MLOps and Continuous Training
When you develop a model using Kubefow Pipelines, you create a stand-alone process that itself is dedicated to training the model. The model needs to be continually updated in response to changes in the data or feedback from the monitoring service observing the model in production. The Continuous Training process in an MLOps environment is designed to maintain the model that ultimately makes its way to production. The steps you took in this course directly follow the steps of the Continuous Training process that will ultimately be utilized in an MLOps deployment.
Initially, you downloaded the data, performed data exploration, and identified the features necessary for building the model. In a mature environment the data would have been pulled from an External Data Source, the features would have been pulled from a Feature Store and the model build would have been based on these standard inputs. These standard inputs would also have cleaned data made available for the model development life cycle. The Kubeflow Pipeline that creates the model is simply just a stage in a larger Continuous Training process that repeatedly triggers on a scheduled basis, in response to changes in the data set or to updates to the Feature Store. Since the Kubeflow Pipeline is snapshotted and stored in Rok, re-training the model is simply a matter of automation, loading the snapshot with the cleaned data, and executing the training pipeline.
Continuous Training is not just about repeatedly creating a model - it is about repeatedly creating, testing, and validating the ideal model. In this course, you did the same thing - once a suitable model was identified based on the features selected you performed Hyperparameter Tuning to create the ideal model.

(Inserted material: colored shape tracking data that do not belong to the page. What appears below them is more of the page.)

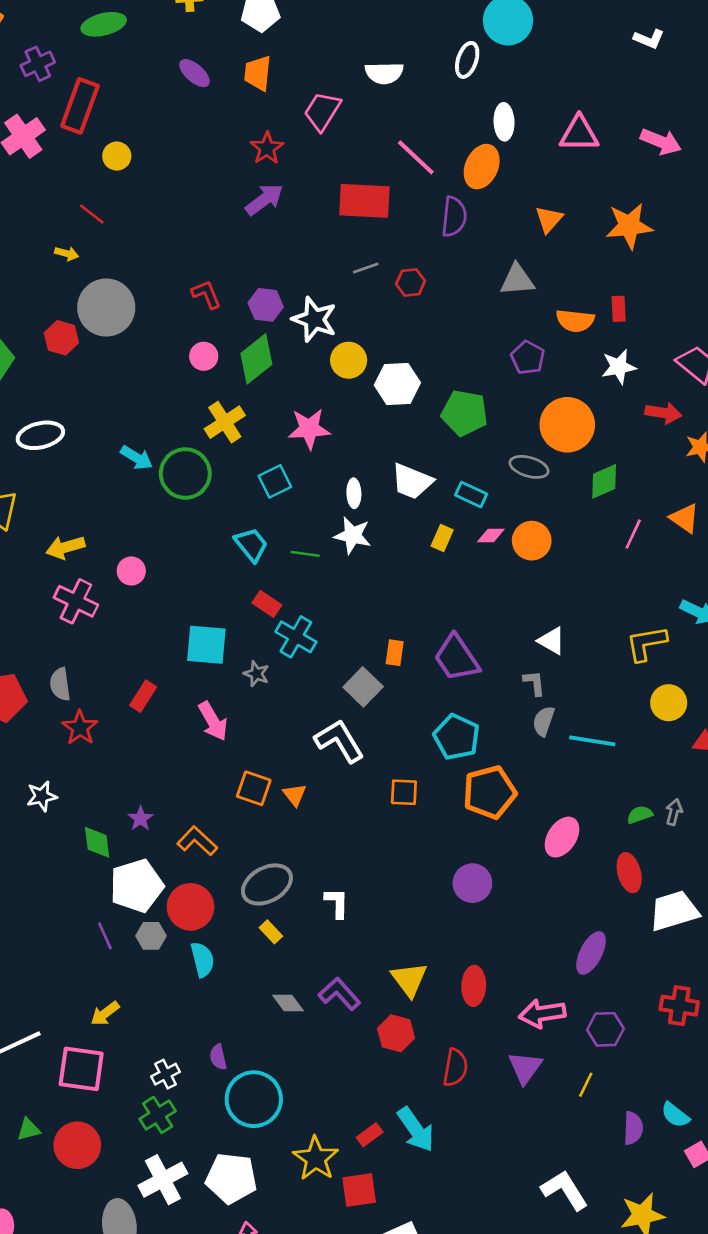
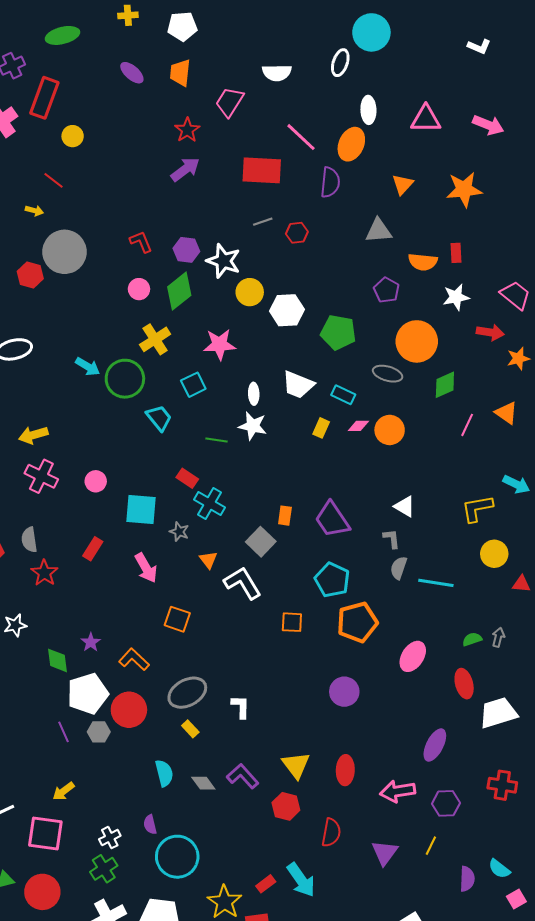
cyan trapezoid: (251, 545) -> (159, 418), moved
pink circle: (131, 571) -> (96, 481), moved
orange triangle: (295, 795) -> (208, 560), moved
cyan semicircle: (202, 960) -> (164, 773), moved
purple triangle: (525, 1068) -> (385, 853), moved

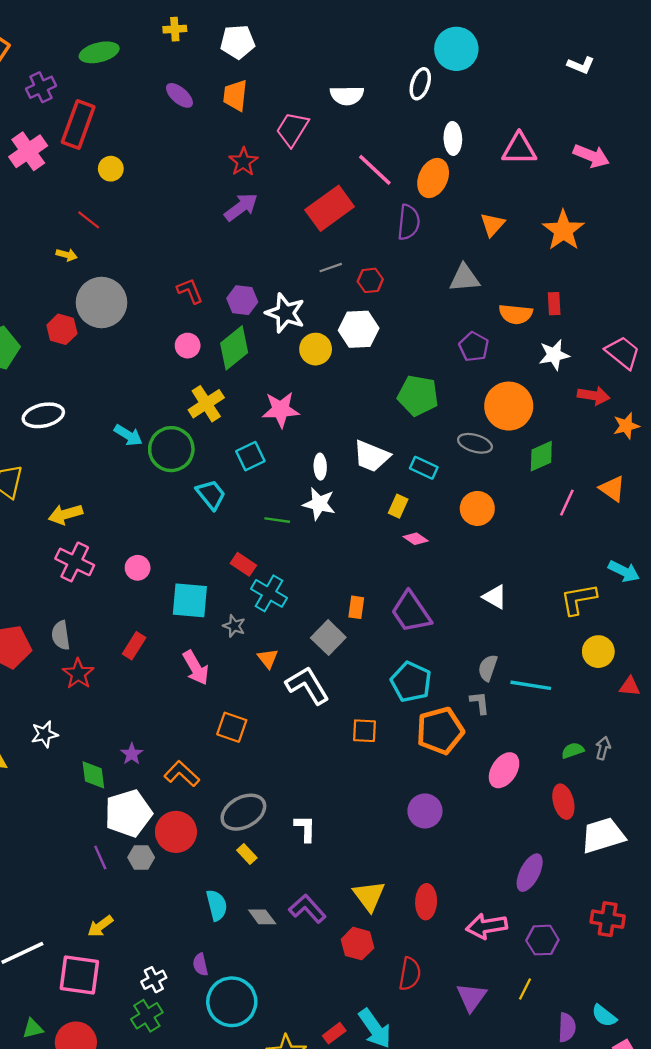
red rectangle: (262, 170) -> (330, 208), turned -39
orange star: (464, 189) -> (563, 230), turned -30
white hexagon: (287, 310) -> (359, 329), moved
pink diamond: (358, 426) -> (416, 539), moved, turned 35
gray L-shape: (392, 539) -> (480, 703), moved

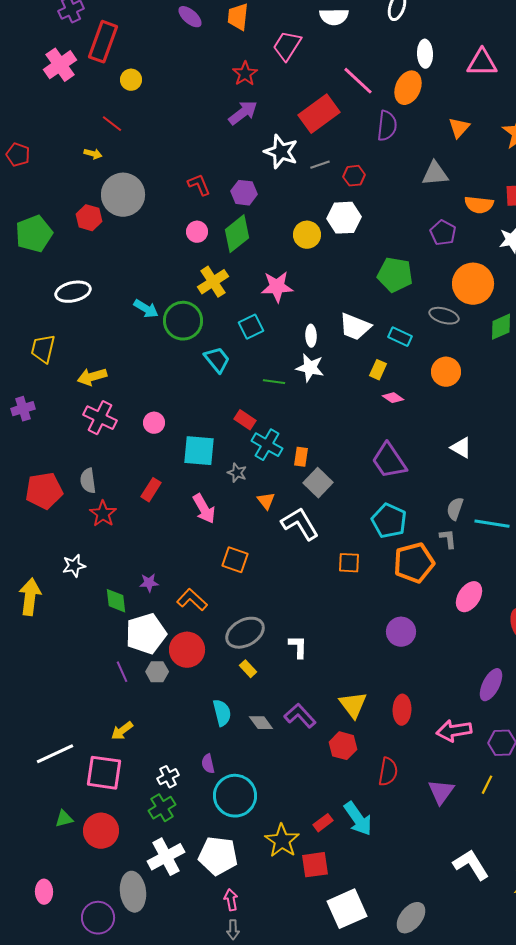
white star: (285, 313) -> (281, 152), moved
orange rectangle: (356, 607) -> (301, 457), moved
purple star: (132, 754) -> (149, 583), turned 30

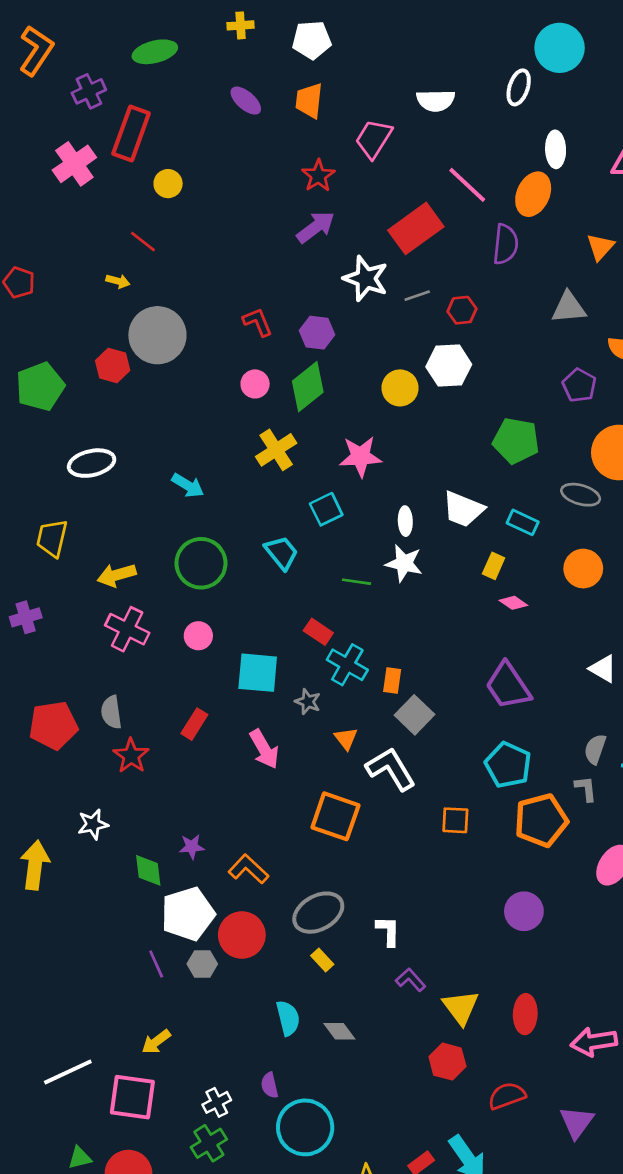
green circle: (183, 321) -> (201, 563), moved
orange square: (235, 560) -> (335, 816), moved, size x1.4
purple L-shape: (300, 716) -> (411, 980), moved, size x0.7
red semicircle: (388, 772) -> (507, 1096), turned -120

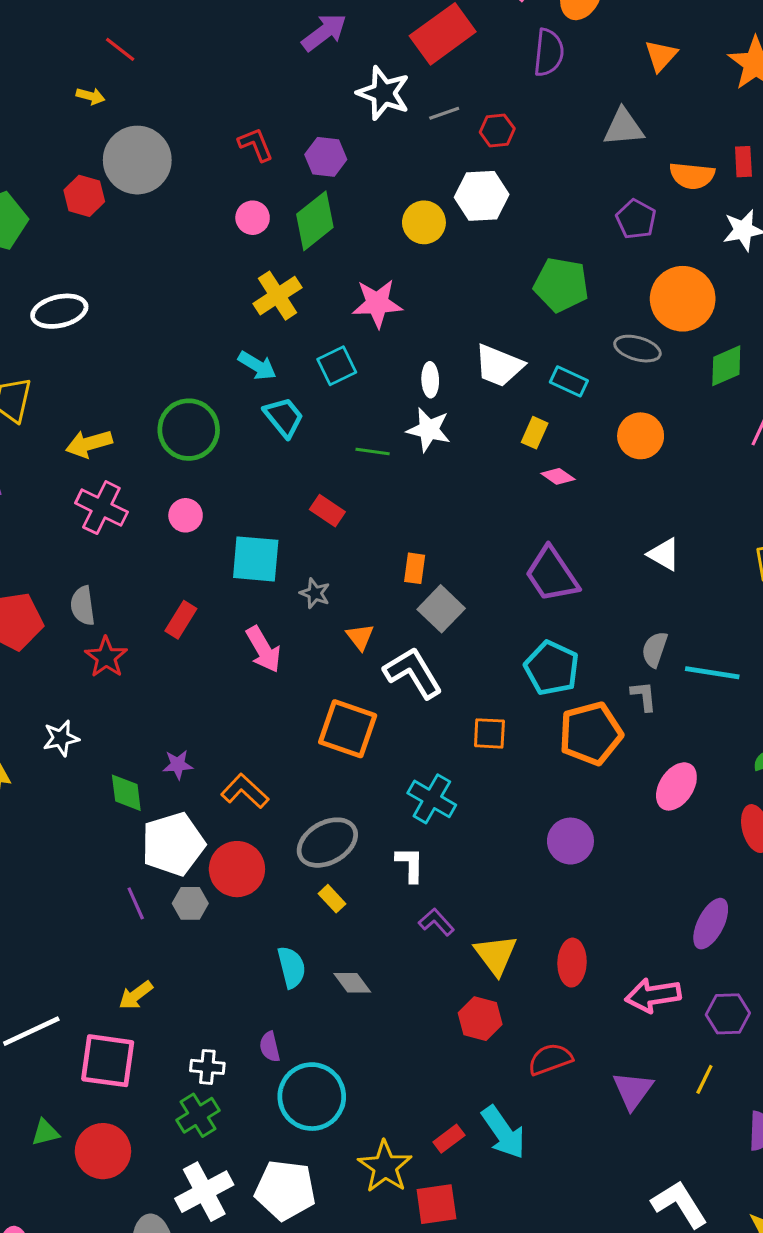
cyan arrow: (188, 485) -> (257, 366), moved
cyan cross: (347, 665) -> (432, 799), moved
white cross: (217, 1102) -> (207, 1067), turned 32

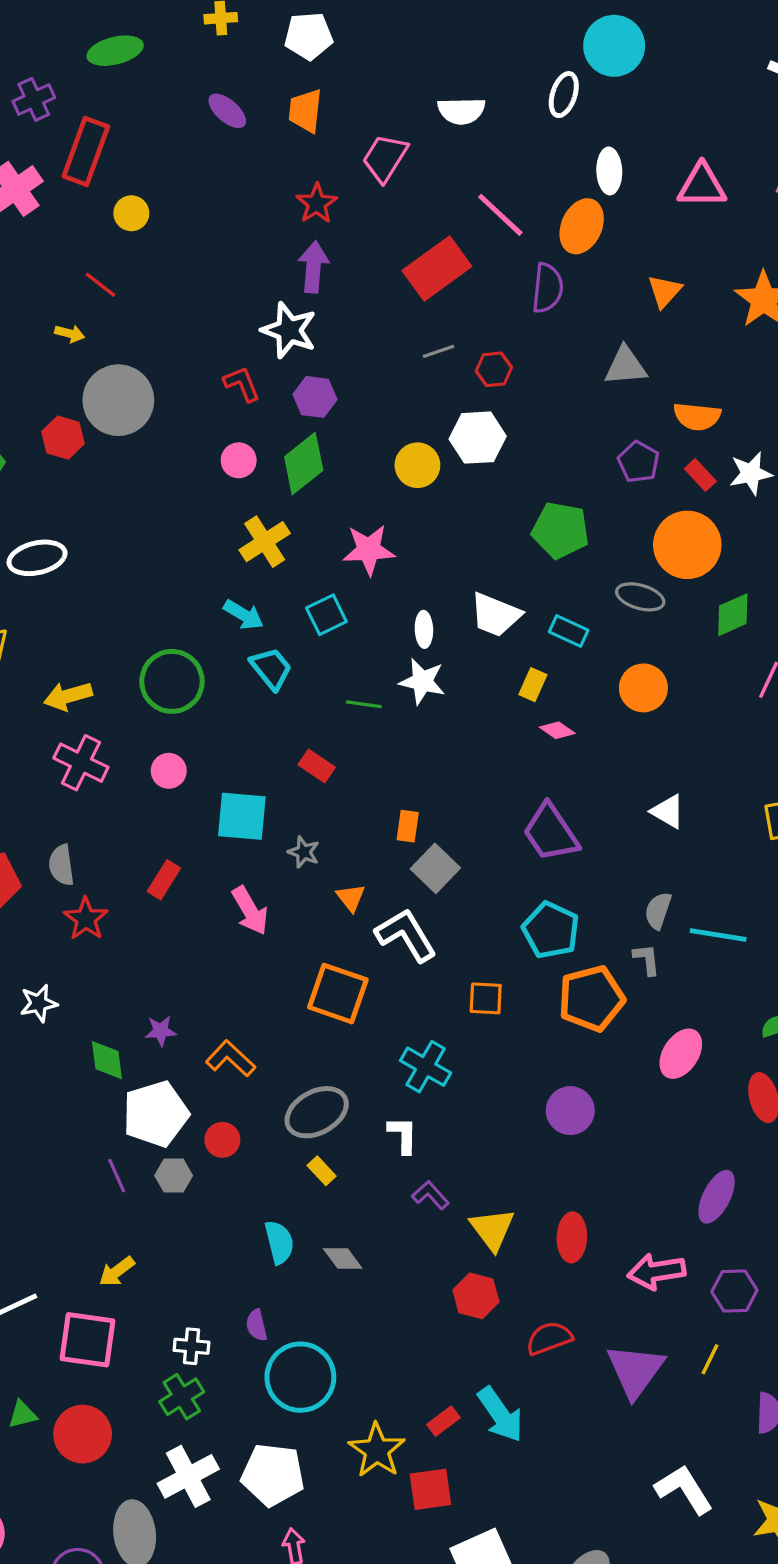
purple arrow: (324, 32) -> (313, 267), turned -48
white star: (383, 93) -> (289, 330), moved
red rectangle: (743, 162) -> (700, 475), moved, turned -40
red circle: (237, 869) -> (222, 1140), size x0.6
purple triangle: (633, 1090) -> (635, 1371), size x1.4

Since Hyperparameter Tuning is done with Kubeflow Pipelines which push execution output to an Artifact Store the ideal model can be programmatically identified. Through automation, Continuous Training is not just creating a model, but creating the ideal model by iterating through many options and identifying the best fit to ship to production.
However, just having the ideal model selected based on Hyperparameter Tuning is not enough to close out the Continuous Training process. For a model to be truly considered trained and ready to move to integration it must be tested. This is what is referred to as “shift-left” in a DevOps practice and an approach that MLOps borrows. By performing as much testing as early as possible, future maintenance or production issues can be avoided. This is often referred to as a “smoke test”.
Finally, a Continuous Training process must push the Kubeflow Pipeline to a central repository so that a Continuous Integration process can migrate the model across environments. Rok Registry allows for seamless migration of Kubeflow Pipeline snapshots so that the model creation process can be identically replicated in any destination environment separate from where the Continuous Training is taking place.
The significance of a Continuous Training process cannot be understated - it is the result of the happy marriage between the Model Development Life Cycle and DevOps principles that support MLOps.